幼少期の頃に喧嘩になって友達を叩いてしまったこと。


素直に謝れなかった。


小学生になり宿題を忘れてしまったこと。


素直に忘れたと言えず、やってきてないと意地を張った。


中学生になり初めて好きな人ができたこと。


素直に好きだと伝えられなかった。


高校生になり言ってはいけないことを言ってしまったこと。


今だ素直に謝れなかった。
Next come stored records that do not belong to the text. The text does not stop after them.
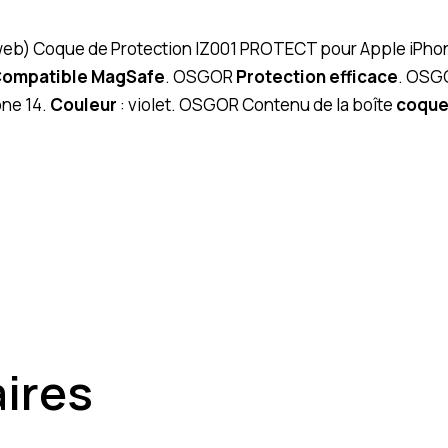
(web) Coque de Protection IZ001 PROTECT pour Apple iPhone
ompatible MagSafe
. OSGOR
Protection efficace
. OS
one 14.
Couleur
: violet. OSGOR Contenu de la boîte
coqu
aires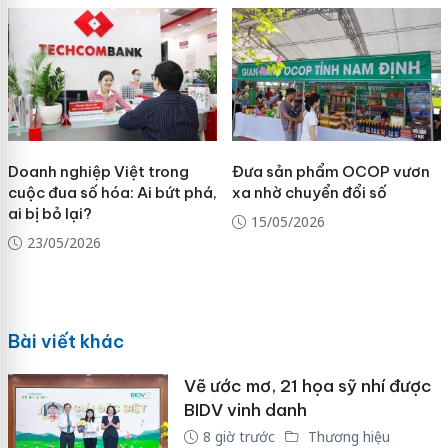
Doanh nghiệp Việt trong
Đưa sản phẩm OCOP vươn
cuộc đua số hóa: Ai bứt phá,
xa nhờ chuyển đổi số
ai bị bỏ lại?
15/05/2026
23/05/2026
Bài viết khác
Vẽ ước mơ, 21 họa sỹ nhí được
BIDV vinh danh
8 giờ trước
Thương hiệu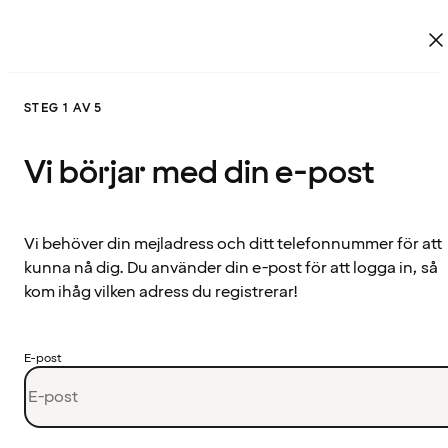
STEG 1 AV 5
Vi börjar med din e-post
Vi behöver din mejladress och ditt telefonnummer för att
kunna nå dig. Du använder din e-post för att logga in, så
kom ihåg vilken adress du registrerar!
E-post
自分の不甲斐なさに恥じた。


大学生になり彼自身、何も成長してないと感じた。


そして今、彼は社会の歯車として長年使われてきた。


青年だった彼も、いい年をしたおっさんだ。


そして、彼は負け続けてきた。

天邪鬼を貫いて良いことなど何一つとしてなかった。

そして彼はまだ負け続けるのであろう。


ーーーーーーーーーーーーーーーーーーーーーーー


一度だけ彼が正直になろうとした時がある。


一生に一度の初恋の人への告白。


放課後の夕日に照らされた二人しかいない教室。


「話って?」


彼女は薄々勘付いていたのだろう。


「…君に彼氏とかいるの?」


これが彼なりの最大限の努力だった。


「…いないけど好きな人はいるよ」


彼は戸惑った。そんなこと聞いてない。

そして、彼の口からは…


「…また今度君に伝えるよ」


彼は逃げたのだ。


「ふぅん…」


彼女の目はよく見えなかった。


いつか、また伝えよう。まだチャンスはあるはずだ。



彼はそう思っていた。そう思い込んでいた。






彼女はその後交通事故で死んだ。



彼は伝え損なってしまったのだ。


ーーーーーーーーーーーーーーーーーーーーーーー


まだ初恋の人を想う。彼は負けたのだ。


彼の敗因は素直じゃなかったことにある。